‘KAMPÜSE HOŞGELDİN!..’
AK Parti Genel Başkan Yardımcısı Çiğdem Karaaslan, yüksek öğretim için Samsun’a gelen gençlerle buluştu
AK Parti Genel Başkan Yardımcısı Samsun Milletvekili Çiğdem Karaaslan, Üniversite eğitimi için Samsun’a gelen öğrencilerle bir araya geldi. Karaaslan, “Gençlik şehri Samsun’umuzda ‘Kampüse Hoşgeldin’ buluşmasında üniversiteli arkadaşlarımızla bir araya geldik” açıklamasında bulundu.

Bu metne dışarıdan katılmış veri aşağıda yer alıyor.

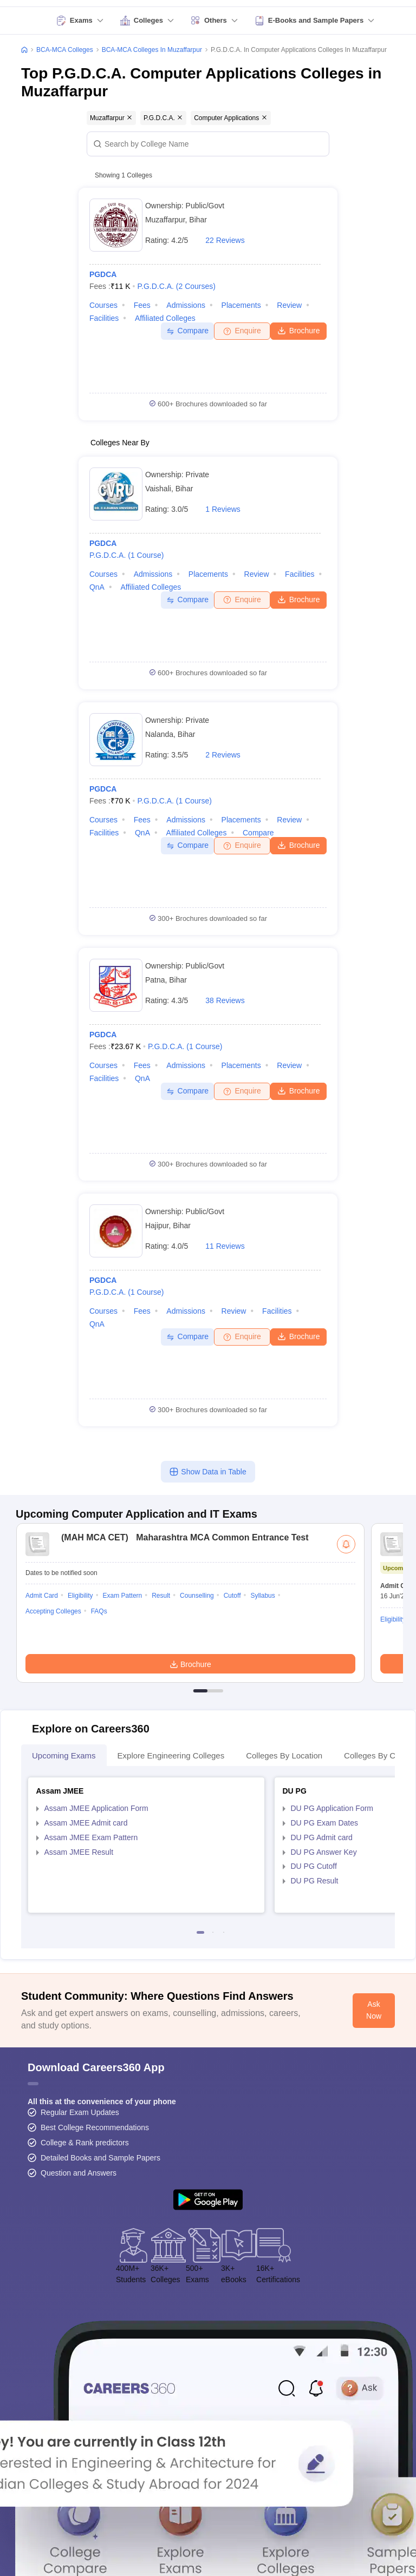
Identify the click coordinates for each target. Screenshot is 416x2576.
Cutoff (232, 1595)
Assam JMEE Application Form (96, 1808)
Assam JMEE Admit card (86, 1823)
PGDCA (103, 274)
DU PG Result (315, 1880)
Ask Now (373, 2010)
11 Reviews (224, 1246)
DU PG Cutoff (314, 1866)
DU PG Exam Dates (324, 1823)
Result (161, 1595)
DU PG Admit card (322, 1837)
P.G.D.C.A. (177, 286)
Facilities (104, 318)
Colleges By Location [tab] (284, 1755)
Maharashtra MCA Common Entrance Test (182, 1537)
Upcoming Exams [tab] (64, 1755)
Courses (103, 305)
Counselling (197, 1595)
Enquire (242, 330)
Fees (142, 305)
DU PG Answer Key (324, 1852)
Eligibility (80, 1595)
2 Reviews (222, 754)
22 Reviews (224, 240)
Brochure (298, 330)
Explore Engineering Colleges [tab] (171, 1755)
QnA (97, 587)
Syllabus (262, 1595)
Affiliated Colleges (165, 318)
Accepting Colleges (53, 1611)
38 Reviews (224, 1000)
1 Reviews (222, 509)
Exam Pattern (122, 1595)
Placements (241, 305)
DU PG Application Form (332, 1808)
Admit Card (41, 1595)
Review (289, 305)
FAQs (99, 1611)
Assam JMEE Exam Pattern (91, 1837)
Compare (187, 330)
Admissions (185, 305)
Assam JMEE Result (79, 1852)
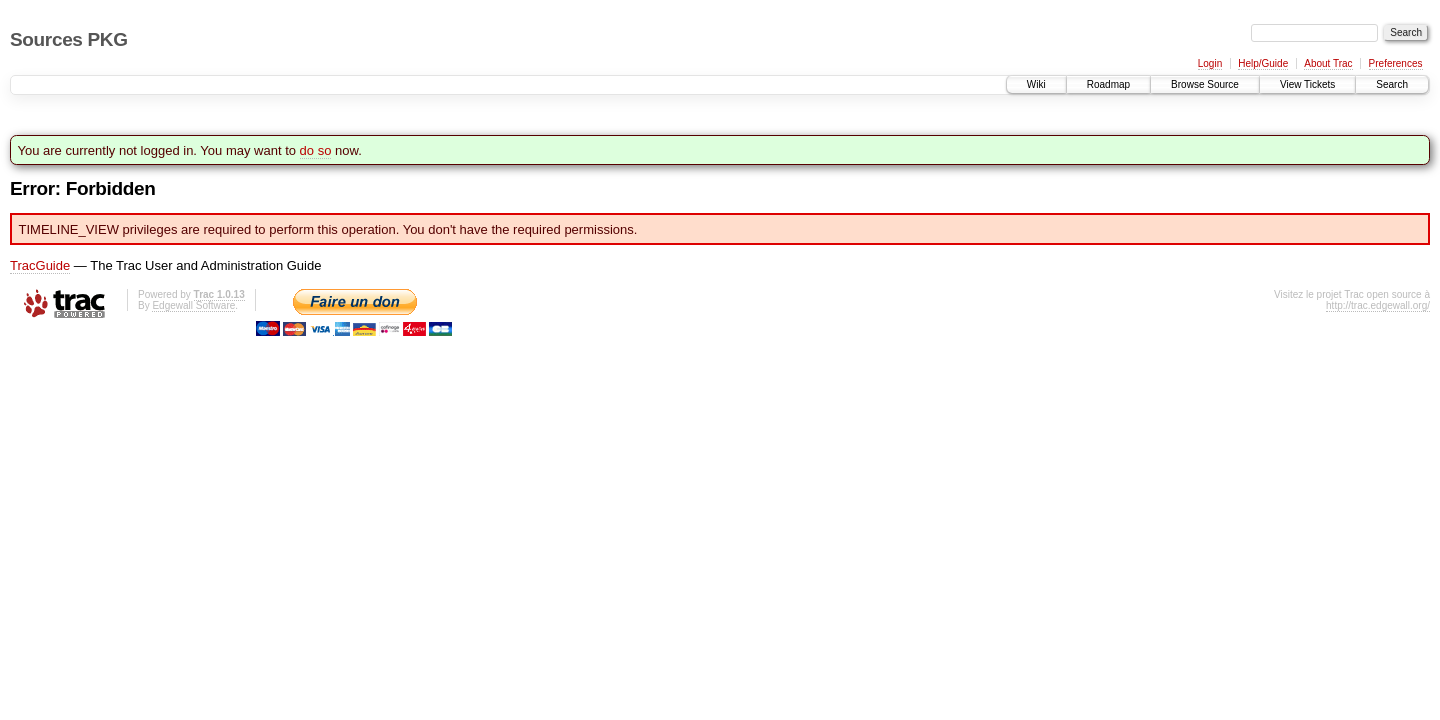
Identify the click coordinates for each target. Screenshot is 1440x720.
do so (316, 150)
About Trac (1328, 63)
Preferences (1396, 63)
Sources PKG (69, 39)
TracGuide (40, 265)
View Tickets (1307, 84)
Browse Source (1205, 84)
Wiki (1036, 84)
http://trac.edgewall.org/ (1378, 305)
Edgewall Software (193, 305)
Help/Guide (1263, 63)
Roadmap (1108, 84)
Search (1392, 84)
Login (1210, 63)
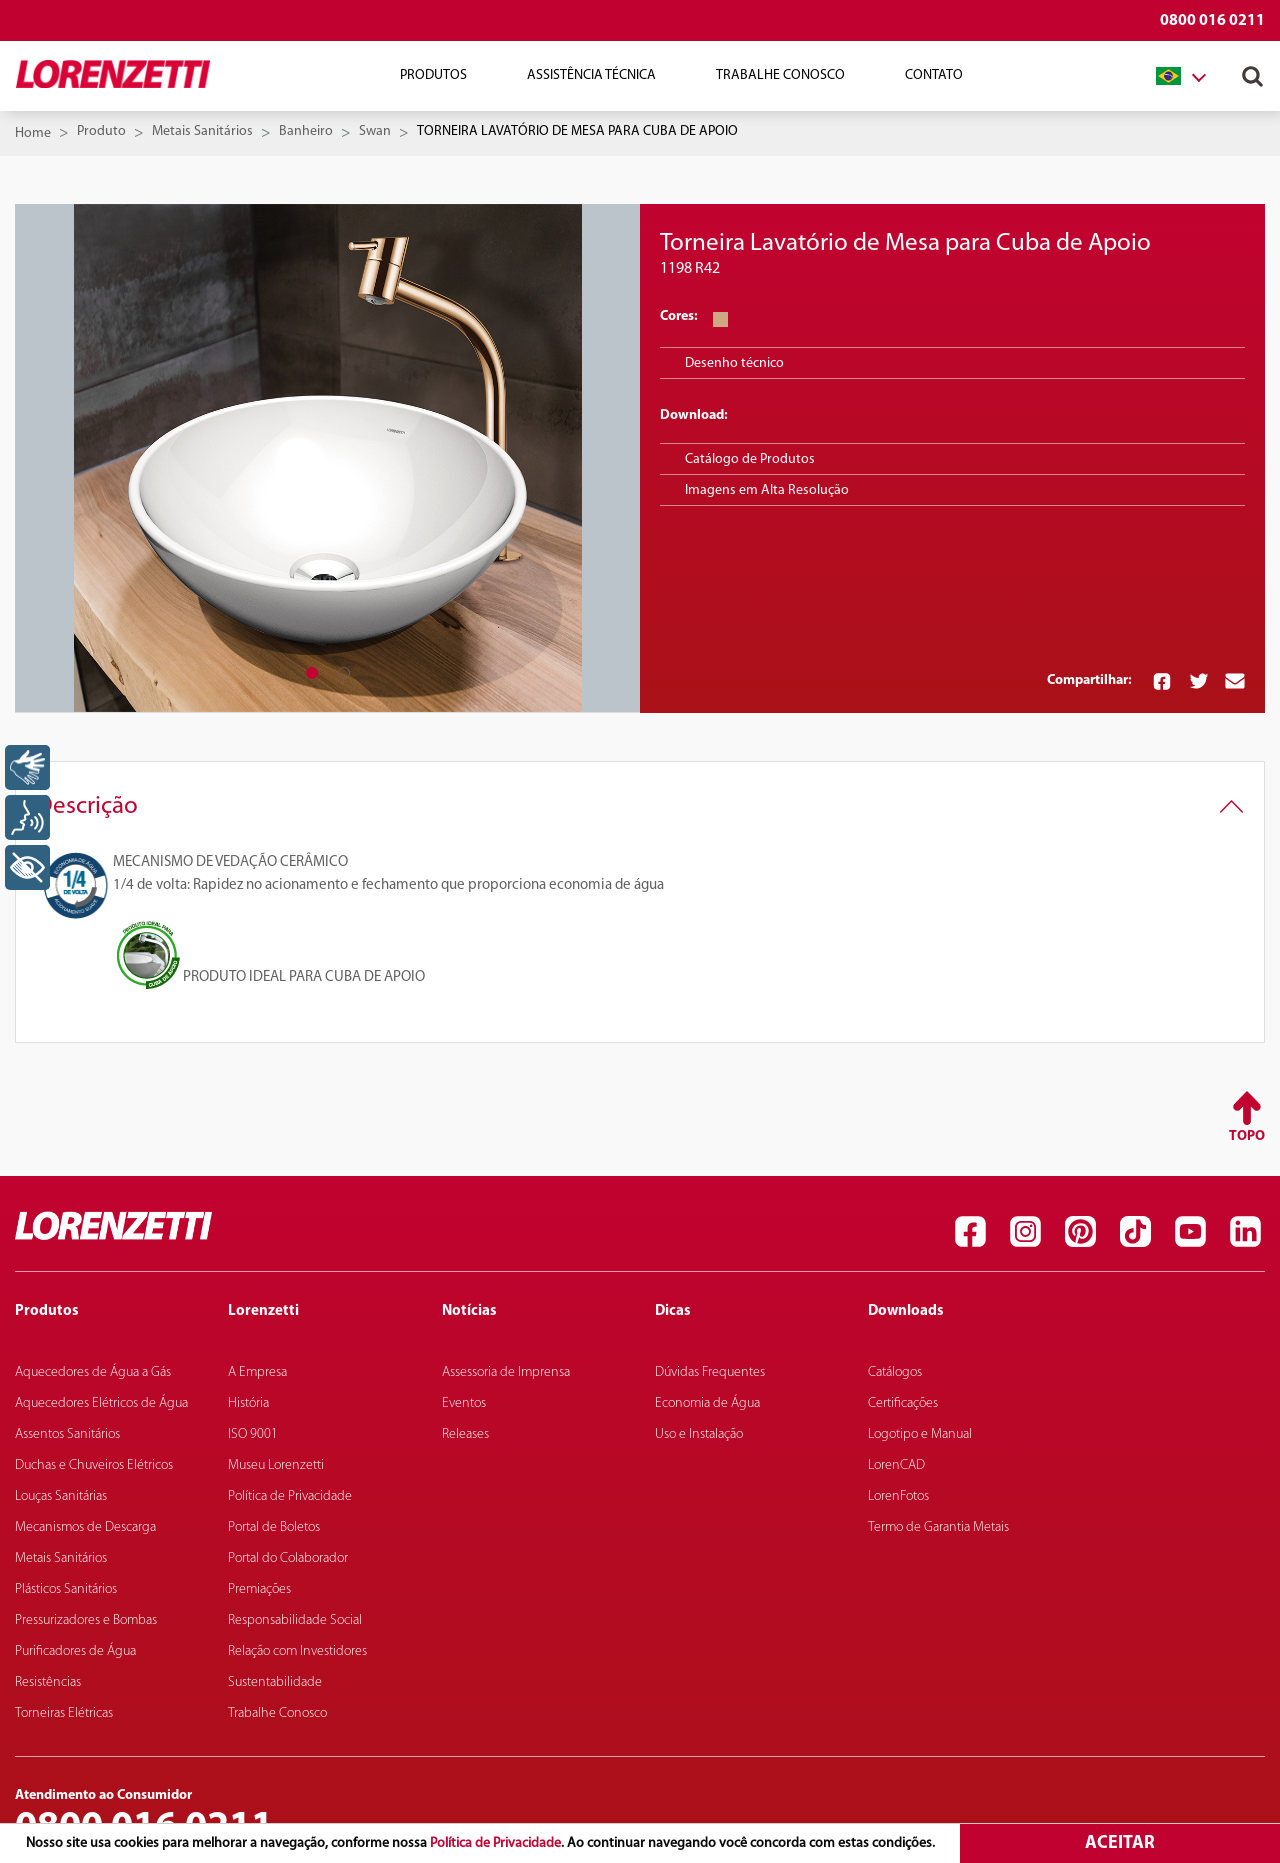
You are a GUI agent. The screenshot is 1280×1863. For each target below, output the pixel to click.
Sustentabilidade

CHP’YE ‘TEZKERE’ ELEŞTİRİLERİ
Çiğdem Karaaslan, Samsun ziyaretleri kapsamında partisinin Canik ve İlkadım ilçelerindeki İlçe Danışma Kurulu toplantılarına da katılarak önemli açıklamalarda bulundu. Çiğdem Karaaslan, CHP’ye yönelttiği tezkere eleştirisinde, “Tezkereye neden ‘hayır’ oyu verilir ve bu, kimi memnun ve mutlu eder?” diye sondu.

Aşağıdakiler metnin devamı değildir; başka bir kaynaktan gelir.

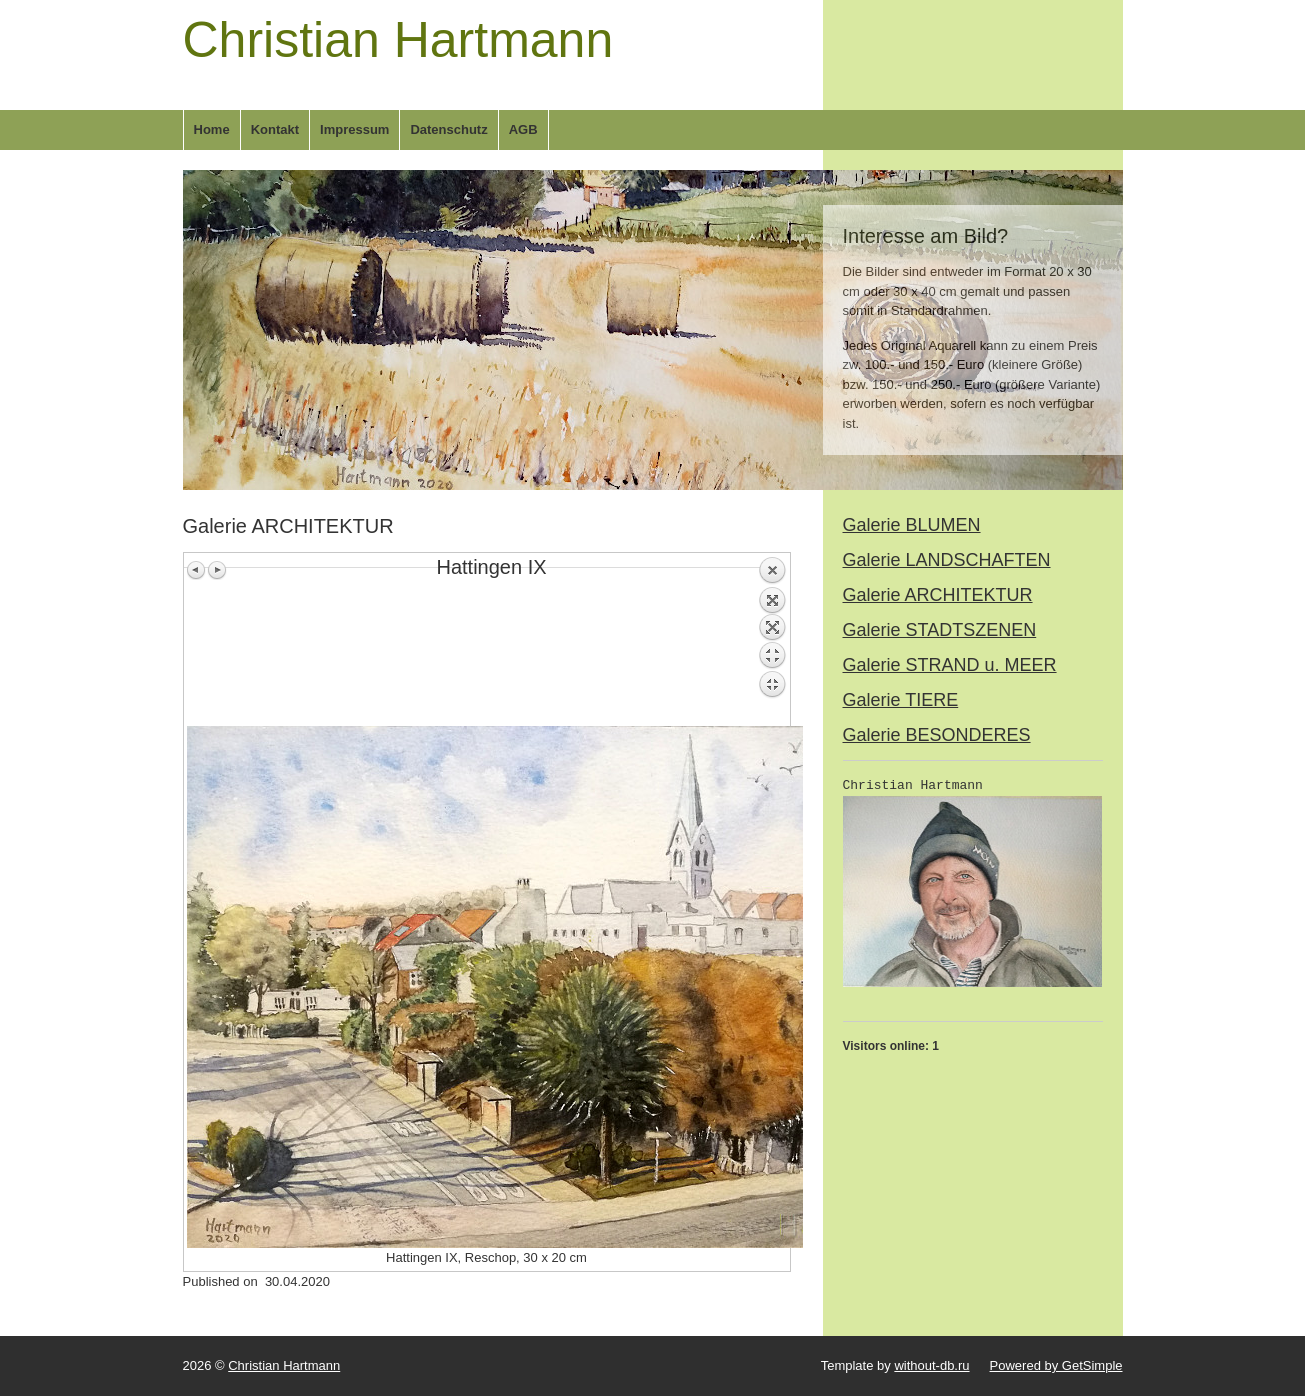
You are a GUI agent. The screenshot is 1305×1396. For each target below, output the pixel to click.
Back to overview (772, 641)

‘YILLARDIR BÜYÜK MÜCADELE VERİYORUZ’
Tezkerenin amacının Türkiye’nin milli güvenliği için sınırlarının ötesine asker göndermesi olduğuna işaret eden Karaaslan, “Sınırlarımızın ötesine asker göndermemizin amacı, sınırlarımızın ötesindeki terör saldırısına fırsat vermemektir. Sınırlarımızı korumak ne demek, ülkemizi korumak demek? Ülkemizi korumak demek, vatandaşlarımızı korumak demek. Bunun için yeri geldiğinde sınırlarımız içinde, yeri geldiğinde ise sınırlarımız ötesine Mehmetçiklerimizi görevlendirmektir. İçeride de polisimiz ve jandarmamız, onun dışında bütün ürettiğimiz politikalarla çok uzun yıllardır büyük mücadele veriyoruz” ifadelerini kullandı.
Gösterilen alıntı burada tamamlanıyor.